Devdutt Pattanaik’s TED : Intercultural sensitivity in the West-India business world

A beautiful illustration made for Pattanaik’s article "The Right to be a Philistine"
Taken from Devdutt Pattanaik’s site: devdutt.com

I enjoyed a lot Devdutt Pattanaik’s TED talk, and I’ve shown it in class as much as I’ve been able to. I found here a beautiful connexion of the world of cultures and myths to the ‘practical’ world of international companies. This talk was meant to be a window for executives and CEO’s interested in working with India, but I think it can be of great use for our purposes here. Not only it is a ‘practical’ view of how important it is to be aware of people’s experiences and universes; it is also an invitation to develop a sensitivity that can enable contact. Even if we don’t get all the facts.

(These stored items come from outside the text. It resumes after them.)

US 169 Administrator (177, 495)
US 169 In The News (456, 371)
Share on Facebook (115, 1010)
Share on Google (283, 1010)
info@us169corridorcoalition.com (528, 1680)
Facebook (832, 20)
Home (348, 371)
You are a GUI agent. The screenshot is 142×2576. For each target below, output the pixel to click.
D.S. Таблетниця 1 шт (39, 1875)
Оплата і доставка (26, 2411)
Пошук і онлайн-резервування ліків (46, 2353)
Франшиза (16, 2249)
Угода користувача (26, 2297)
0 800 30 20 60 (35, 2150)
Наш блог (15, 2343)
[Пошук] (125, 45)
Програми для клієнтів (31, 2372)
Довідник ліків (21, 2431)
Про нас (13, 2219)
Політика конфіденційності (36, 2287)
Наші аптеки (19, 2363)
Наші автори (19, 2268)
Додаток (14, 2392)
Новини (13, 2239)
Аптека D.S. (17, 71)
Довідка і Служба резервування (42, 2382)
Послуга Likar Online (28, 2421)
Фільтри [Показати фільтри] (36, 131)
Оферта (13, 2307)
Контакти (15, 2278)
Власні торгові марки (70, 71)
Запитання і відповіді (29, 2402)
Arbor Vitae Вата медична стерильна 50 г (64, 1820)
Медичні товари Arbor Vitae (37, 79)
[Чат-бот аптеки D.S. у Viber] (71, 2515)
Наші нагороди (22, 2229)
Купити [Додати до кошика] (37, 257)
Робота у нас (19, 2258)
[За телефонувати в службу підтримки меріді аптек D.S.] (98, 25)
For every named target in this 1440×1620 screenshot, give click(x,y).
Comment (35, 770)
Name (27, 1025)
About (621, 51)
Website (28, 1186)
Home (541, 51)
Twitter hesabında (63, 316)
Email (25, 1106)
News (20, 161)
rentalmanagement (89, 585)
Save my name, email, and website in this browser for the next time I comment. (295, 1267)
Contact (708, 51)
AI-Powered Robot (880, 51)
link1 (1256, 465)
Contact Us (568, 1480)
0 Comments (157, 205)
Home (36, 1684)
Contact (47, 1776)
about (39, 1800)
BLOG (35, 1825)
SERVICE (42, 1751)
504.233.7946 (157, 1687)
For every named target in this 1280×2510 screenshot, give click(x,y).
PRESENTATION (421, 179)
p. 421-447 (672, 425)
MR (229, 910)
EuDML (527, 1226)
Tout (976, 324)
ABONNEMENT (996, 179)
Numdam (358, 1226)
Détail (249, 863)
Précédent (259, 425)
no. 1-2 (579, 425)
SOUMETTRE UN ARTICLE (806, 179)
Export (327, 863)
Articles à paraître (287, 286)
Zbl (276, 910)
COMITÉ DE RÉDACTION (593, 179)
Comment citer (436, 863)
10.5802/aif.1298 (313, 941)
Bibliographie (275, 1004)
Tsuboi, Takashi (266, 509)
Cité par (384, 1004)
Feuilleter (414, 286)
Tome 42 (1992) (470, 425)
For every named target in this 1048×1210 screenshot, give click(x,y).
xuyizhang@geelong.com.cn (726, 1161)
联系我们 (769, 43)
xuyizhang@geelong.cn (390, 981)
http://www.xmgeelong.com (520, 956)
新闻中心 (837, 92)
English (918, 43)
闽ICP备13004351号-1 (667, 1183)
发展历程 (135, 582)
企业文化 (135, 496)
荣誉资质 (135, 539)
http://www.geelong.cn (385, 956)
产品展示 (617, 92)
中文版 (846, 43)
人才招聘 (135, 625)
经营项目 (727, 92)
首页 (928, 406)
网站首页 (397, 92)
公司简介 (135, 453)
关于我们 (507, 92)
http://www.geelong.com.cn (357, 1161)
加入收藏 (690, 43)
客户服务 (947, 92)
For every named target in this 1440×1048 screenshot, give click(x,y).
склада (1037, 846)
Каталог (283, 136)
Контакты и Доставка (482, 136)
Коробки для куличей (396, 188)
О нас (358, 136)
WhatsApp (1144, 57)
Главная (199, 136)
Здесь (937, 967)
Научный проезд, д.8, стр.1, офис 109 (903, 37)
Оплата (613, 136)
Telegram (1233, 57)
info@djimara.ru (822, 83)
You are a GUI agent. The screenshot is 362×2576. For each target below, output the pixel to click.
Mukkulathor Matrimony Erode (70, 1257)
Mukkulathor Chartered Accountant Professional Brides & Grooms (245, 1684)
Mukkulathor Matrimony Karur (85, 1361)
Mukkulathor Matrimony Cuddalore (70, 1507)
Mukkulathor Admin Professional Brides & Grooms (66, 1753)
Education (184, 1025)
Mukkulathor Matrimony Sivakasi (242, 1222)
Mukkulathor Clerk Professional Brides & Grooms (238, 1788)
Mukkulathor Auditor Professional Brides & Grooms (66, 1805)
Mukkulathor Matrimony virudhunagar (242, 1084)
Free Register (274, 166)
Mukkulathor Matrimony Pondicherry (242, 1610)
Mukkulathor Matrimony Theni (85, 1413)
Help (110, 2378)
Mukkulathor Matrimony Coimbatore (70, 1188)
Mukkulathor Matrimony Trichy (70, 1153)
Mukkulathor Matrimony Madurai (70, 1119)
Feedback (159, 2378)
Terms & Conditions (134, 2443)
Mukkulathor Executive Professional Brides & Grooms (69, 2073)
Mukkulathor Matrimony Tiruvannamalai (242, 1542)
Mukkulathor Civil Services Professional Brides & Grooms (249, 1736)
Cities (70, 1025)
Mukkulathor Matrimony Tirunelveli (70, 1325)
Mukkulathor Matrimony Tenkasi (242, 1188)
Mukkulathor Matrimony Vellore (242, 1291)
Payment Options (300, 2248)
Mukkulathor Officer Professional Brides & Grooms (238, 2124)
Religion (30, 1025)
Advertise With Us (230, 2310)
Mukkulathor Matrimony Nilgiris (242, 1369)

Culture is a reaction to nature, and this understanding of our ancestors is transmitted generation from generation in the form of stories, symbols and rituals, which are always indifferent to rationality. And so, when you study it, you realize that different people of the world have a different understanding of the world. Different people see things differently –different viewpoints.

This is a nice way to talk about business and how it is possible to articulate connecting to others in the new global world. Specially when the West and India make contact to make money. I tend to be irritated by this point of view when explaining the importance of intercultural communication, mainly because it tends to dominate the goals of these studies. Nevertheless, as I pointed out at the beginning, if there’s a way to connect the beauty of human traditions and the groups that make money move, it should be this one:

That sensitivity is what we need. Once this belief enters, behavior will happen, business will happen. And it has. So, then we come back to Alexander and to the gymnosophist. And everybody asks me, “Which is the better way, this way or that way?” And it’s a very dangerous question, because it leads you to the path of fundamentalism and violence. So, I will not answer the question. What I will give you is an Indian answer, the Indian head-shake.